Writing as K. Langloh Parker, she published Australian Legendary Tales with an introduction by Andrew Lang (London, 1896) in David Nutt's folklore series for children; the tales were widely praised and went into a second edition. More Australian Legendary Tales appeared in 1898. Lang also wrote an introduction to The Euahlayi Tribe (London, 1905), her serious anthropological study of the Narran River Aborigines. In addition, she wrote for the Bulletin, Lone Hand, Pastoralists' Review and other journals.
Bad seasons and the depression of the 1890s forced the Parkers off their station; Langloh died in Sydney in 1903. While visiting London in 1905, Catherine Parker met Percival Randolph Stow (d.1937), a lawyer and son of Randolph Stow; they married in St Margaret's Church, Westminster, on 7 November. Returning to Adelaide, they lived at Glenelg and took an active part in the cultural and social life of the city. Their collection of paintings included landscapes by Hans Heysen.

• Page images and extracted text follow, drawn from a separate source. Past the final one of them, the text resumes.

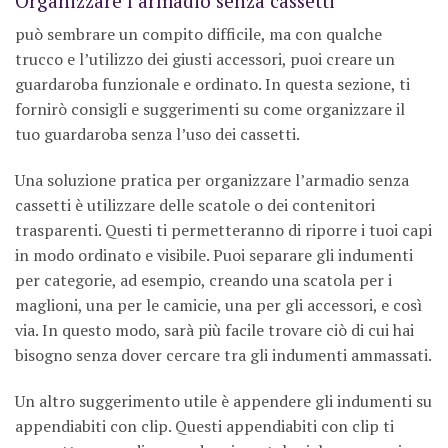
Organizzare l’armadio senza cassetti
può sembrare un compito difficile, ma con qualche
trucco e l’utilizzo dei giusti accessori, puoi creare un
guardaroba funzionale e ordinato. In questa sezione, ti
fornirò consigli e suggerimenti su come organizzare il
tuo guardaroba senza l’uso dei cassetti.
Una soluzione pratica per organizzare l’armadio senza
cassetti è utilizzare delle scatole o dei contenitori
trasparenti. Questi ti permetteranno di riporre i tuoi capi
in modo ordinato e visibile. Puoi separare gli indumenti
per categorie, ad esempio, creando una scatola per i
maglioni, una per le camicie, una per gli accessori, e così
via. In questo modo, sarà più facile trovare ciò di cui hai
bisogno senza dover cercare tra gli indumenti ammassati.
Un altro suggerimento utile è appendere gli indumenti su
appendiabiti con clip. Questi appendiabiti con clip ti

When young, Katie had determined that, as she was not conventionally beautiful, she would be clever: she was known for her sharp wit and forceful character, yet her thick, throaty voice could be caressing. A founder of the Victoria League of South Australia, she was a vice-president until 1939 and chaired the executive committee for many years. During World War I she ran Victoria League committees to help the Red Cross and supported other fund-raising activities. She contributed to the Lady Galway Belgium Book (1916) and compiled A Gardening Calendar in 1917; she had tried to revive the Adelaide (Women) Writers' Club in 1915, and published two small collections of Aboriginal legends in 1918 and 1930.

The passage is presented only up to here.